Objective To investigate the association of vitamin D status with all-cause mortality in a Norwegian population and the potential influences of existing chronic diseases on the association.
Design A population-based prospective cohort study.
Setting Nord-Trøndelag County, Norway.
Participants A random sample (n=6613) of adults aged 20 years or older in a cohort.
Methods Serum 25-hydroxyvitamin D (25(OH)D) levels were measured in blood samples collected at baseline (n=6377). Mortality was ascertained from the Norwegian National Registry. Cox regression models were applied to estimate the HRs with 95% CIs for all-cause mortality in association with serum 25(OH)D levels after adjustment for a wide spectrum of confounding factors as well as chronic diseases at baseline.

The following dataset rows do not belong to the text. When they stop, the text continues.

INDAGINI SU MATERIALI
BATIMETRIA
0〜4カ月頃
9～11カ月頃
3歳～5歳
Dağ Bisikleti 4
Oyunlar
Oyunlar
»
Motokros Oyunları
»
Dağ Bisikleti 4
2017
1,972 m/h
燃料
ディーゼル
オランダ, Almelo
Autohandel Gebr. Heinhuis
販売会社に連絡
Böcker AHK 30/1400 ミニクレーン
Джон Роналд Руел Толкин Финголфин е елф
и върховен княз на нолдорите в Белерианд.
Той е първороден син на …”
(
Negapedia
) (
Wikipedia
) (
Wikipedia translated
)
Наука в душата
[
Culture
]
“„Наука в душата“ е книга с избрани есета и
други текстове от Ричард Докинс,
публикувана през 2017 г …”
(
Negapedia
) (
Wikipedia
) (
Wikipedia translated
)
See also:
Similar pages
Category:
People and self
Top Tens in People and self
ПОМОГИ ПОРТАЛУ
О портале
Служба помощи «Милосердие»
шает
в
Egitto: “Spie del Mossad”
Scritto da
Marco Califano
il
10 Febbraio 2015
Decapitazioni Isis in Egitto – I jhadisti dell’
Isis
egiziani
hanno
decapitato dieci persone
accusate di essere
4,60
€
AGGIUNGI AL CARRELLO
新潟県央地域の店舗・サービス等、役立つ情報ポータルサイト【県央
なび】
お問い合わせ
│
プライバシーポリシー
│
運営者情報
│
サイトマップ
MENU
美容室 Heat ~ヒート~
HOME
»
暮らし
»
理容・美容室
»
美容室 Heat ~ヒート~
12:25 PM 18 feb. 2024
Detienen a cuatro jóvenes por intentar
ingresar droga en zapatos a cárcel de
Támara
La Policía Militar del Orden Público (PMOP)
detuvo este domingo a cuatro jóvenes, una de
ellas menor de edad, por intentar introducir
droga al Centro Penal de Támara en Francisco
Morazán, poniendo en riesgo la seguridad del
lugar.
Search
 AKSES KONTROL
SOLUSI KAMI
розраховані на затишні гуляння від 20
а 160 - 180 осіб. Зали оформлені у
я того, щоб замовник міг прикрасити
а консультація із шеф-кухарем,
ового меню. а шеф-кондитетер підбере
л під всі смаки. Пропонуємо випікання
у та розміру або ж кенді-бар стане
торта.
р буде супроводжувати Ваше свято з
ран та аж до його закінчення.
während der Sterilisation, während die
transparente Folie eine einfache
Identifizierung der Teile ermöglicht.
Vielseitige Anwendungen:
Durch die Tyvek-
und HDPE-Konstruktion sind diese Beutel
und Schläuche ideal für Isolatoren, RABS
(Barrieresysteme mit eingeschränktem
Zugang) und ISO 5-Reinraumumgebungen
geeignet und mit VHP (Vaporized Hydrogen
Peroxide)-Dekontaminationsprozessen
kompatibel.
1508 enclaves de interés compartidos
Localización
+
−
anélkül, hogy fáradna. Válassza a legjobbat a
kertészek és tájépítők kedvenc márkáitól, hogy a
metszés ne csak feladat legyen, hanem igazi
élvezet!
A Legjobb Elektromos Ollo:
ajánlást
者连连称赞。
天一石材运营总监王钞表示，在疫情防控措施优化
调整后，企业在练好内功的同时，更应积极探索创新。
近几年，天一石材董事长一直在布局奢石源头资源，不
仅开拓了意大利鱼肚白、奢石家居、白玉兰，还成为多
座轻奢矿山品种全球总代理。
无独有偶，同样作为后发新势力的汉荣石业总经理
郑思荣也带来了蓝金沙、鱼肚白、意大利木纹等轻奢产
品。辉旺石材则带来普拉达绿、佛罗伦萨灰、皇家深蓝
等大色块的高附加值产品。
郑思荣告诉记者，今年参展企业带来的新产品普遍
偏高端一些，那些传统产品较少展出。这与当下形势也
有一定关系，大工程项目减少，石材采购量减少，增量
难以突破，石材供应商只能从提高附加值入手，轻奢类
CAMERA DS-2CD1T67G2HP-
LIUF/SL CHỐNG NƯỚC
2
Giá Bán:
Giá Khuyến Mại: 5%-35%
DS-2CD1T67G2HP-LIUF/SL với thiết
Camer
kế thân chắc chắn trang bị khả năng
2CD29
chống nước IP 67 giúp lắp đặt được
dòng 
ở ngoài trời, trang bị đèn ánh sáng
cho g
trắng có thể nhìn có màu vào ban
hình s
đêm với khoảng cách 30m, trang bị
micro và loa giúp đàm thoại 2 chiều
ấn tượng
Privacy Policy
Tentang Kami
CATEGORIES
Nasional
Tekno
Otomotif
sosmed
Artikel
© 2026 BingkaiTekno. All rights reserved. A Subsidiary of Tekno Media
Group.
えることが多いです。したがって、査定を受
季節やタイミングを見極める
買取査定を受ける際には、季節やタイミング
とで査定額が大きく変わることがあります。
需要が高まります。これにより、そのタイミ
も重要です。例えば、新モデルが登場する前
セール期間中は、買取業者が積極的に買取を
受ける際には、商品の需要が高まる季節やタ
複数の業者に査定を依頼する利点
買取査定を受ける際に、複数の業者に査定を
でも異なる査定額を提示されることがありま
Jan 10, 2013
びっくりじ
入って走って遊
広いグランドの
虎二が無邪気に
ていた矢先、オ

Results The median follow-up time was 18.5 years, during which 1539 subjects died. The HRs for all-cause mortality associated with the first quartile level of 25(OH)D (<34.5 nmol/L) as compared with the fourth quartile (≥58.1 nmol/L) before and after adjustment for chronic diseases at baseline were 1.30 (95% CI 1.11 to 1.51) and 1.27 (95% CI 1.09 to 1.48), respectively. In the subjects without chronic diseases at baseline and with further exclusion of the first 3 years of follow-up, the corresponding adjusted HR was 1.34 (95% CI 1.09 to 1.66).
Conclusions Low serum 25(OH)D level was associated with increased all-cause mortality in a general Norwegian population. The association was not notably influenced by existing chronic diseases.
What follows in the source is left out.